2 System and methods

An overview of ViMRT is summarized in Figure 1, including virus dataset preparation, mutation recognition tool development, performance evaluation and web construction.

Fig. 1.

Fig. 1.

A schematic overview of the ViMRT project. There are four major parts: dataset preparation (development dataset and test dataset construction), virus mutation recognition tool development (rule-based optimization and developed regular expression), evaluation and comparison (conventional method and additional dataset) and web construction (virus gene recognition, disease recognition and web interface design)

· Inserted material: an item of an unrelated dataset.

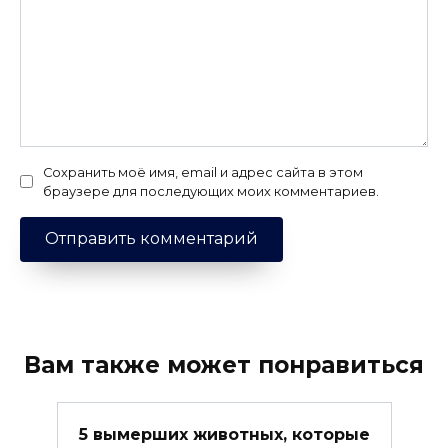
Сохранить моё имя, email и адрес сайта в этом
браузере для последующих моих комментариев.
Вам также может понравиться
5 вымерших животных, которые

2.1 Virus dataset preparation

The gold standard file of virus mutation was collected from our previously developed ViMIC database (Wang et al., 2022), consisting of mutation-related literature in five viruses, HBV, HIV, human papillomavirus (HPV), human T-cell lymphotropic virus type-1 (HTLV1) and Epstein-Barr virus. In this study, the positive samples consisted of 1246 abstracts containing virus mutation information. To balance the positive and negative samples, 1246 abstracts with no virus mutation information were selected as the negative samples. All collected virus literature was divided into a development dataset and a test dataset on a scale of 1:2. In total, 415 positive abstracts and 415 negative abstracts were used as the development dataset, and 831 positive abstracts and 831 negative abstracts were used as the independent test dataset. All virus datasets are available at: http://bmtongji.cn:1225/mutation/dataset.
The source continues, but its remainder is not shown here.